Kaisar menemui Bapak di ruangan khusus dalam ruangan kerjanya yang tak banyak orang tahu. Ruangan itu dilindungi baja kuat dan hanya Bapak yang bisa membukanya. Dindingnya pun kedap suara.
Ruangan khusus tempat Bapak untuk menyelesaikan masalah besar.
"Jujur sama Bapak." Bapak berkata tegas.
Plak!
Bapak menampar pipi Kaisar keras-keras saat Kaisar hanya menunduk saat Bapak bertanya. Wajahnya yang telah lebam dan kesakitan sebelumnya membuat rasa panas, perih dan sakit yang dihasilkan tamparan Bapak terasa amat samar. Kulit wajah Kaisar telah kebal, seperti telah dibius sebelum.
"Bicara, Kaisar." Bapak mengeraskan rahangnya. "Bapak nggak pernah ajarin kamu buat menjadi bisu. Apa perempuan itu masalahnya? Apa Bapak harus usir dia serta Ibunya malam ini?"
"Ini bukan salah mereka, Pak." Kaisar langsung menjawab. Matanya menghunus tajam. "Kaisar masalahnya."
"Lalu, apa masalahnya?" tanya Bapak tak punya kesabaran lagi. "Kamu bilang akan menjelaskannya sekarang. Waktu Bapak bukan ada untuk disia-siakan seperti ini, Kaisar."
"Aku nggak ada hubungan apa-apa, Pak," papae Kaisar. "Isla tadi cuma obatin luka aku. Udah. Sebatas itu. Lagipula, Isla udah suka orang lain."
Kepala Bapak memiring, menatap Kaisar dengan remeh. "Jadi, kamu menyukainya?"
Rahang Kaisar mengeras. "Iya, Pak."
"Sejak kapan otak kamu jadi nggak waras begini?" Bapak melipat kedua tangannya dengan wajah jengah. "Apa gara-gara kamu bergaul sama dia?"
Kaisar merapatkan gigi-giginya, menatap Bapak tajam. "Lalu Bapak kemana saat aku mau bergaul? Ibu kemana saat aku mau bermain? Cuma Isla sama Ibunya yang selalu ada buat aku, yang bikin aku bahagia saat tinggal di rumah membosankan ini."
"Jangan omongan kamu, Kaisar." Bapak mengepalkan tangannya, menahan diri untuk tak menyakiti Kaisar lagi. "Tanpa Bapak sama Ibu, mereka nggak akan bekerja di sini, kamu nggak akan makan enak dan kamu nggak akan bahagia. Justru kamu akan mati jika kami tidak ada."
"Bagus kalau gitu." Kaisar tersenyum miring. "Aku nggak perlu pura-pura hidup lagi sekarang."
Plak!
Bapak tak bisa menahan tangannya lagi. Kaisar sudah benar-benar rusak karena anak pembantu rumah tangannya.
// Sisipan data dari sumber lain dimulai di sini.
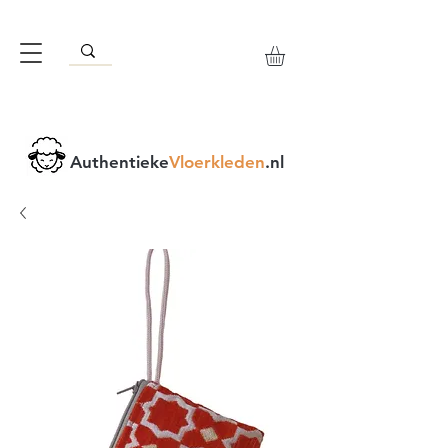
Authentieke
Vloerkleden
.nl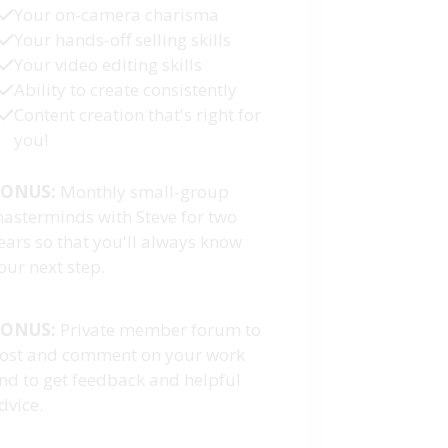
Your on-camera charisma
Your hands-off selling skills
Your video editing skills
Ability to create consistently
Content creation that's right for
you!
ONUS:
Monthly small-group
asterminds with Steve for two
ears so that you'll always know
our next step.
ONUS:
Private member forum to
ost and comment on your work
nd to get feedback and helpful
dvice.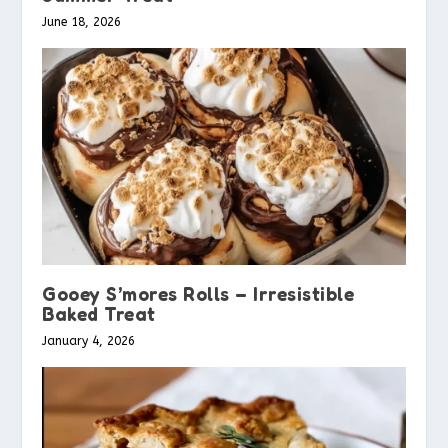
June 18, 2026
Gooey S’mores Rolls – Irresistible
Baked Treat
January 4, 2026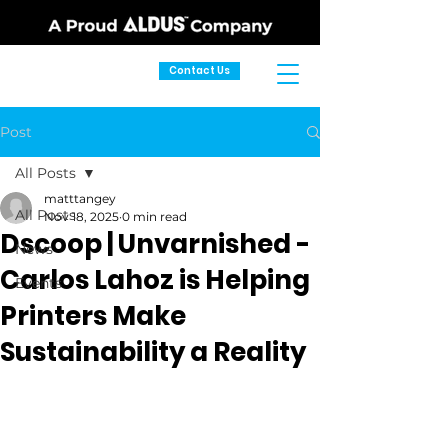
Contact Us
Post
All Posts
matttangey
All Posts
Nov 18, 2025
0 min read
Dscoop | Unvarnished -
News
Carlos Lahoz is Helping
Events
Printers Make
Sustainability a Reality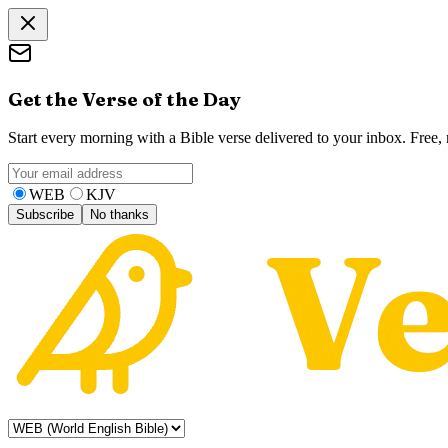
Get the Verse of the Day
Start every morning with a Bible verse delivered to your inbox. Free
WEB
KJV
Subscribe
No thanks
"Akan Bapak pecat segera pembantu dan anaknya itu. Mereka mencoreng nama keluarga kita," cetus Bapak penuh amarah. "Apa jadinya saat orang-orang lain tau kamu jauh cinta pada anak pembantu sendiri? Sungguh memalukan."
"Udah aku bilang bukan salah mereka! Ini salah aku yang nggak bisa mengontrol hati aku, Pak!" seru Kaisar lantang.
"Jangan banyak berteriak. Bapak nggak pernah ajarin kamu untuk menggonggong seperti anjing kelaparan." Kedua mata Bapak melotot.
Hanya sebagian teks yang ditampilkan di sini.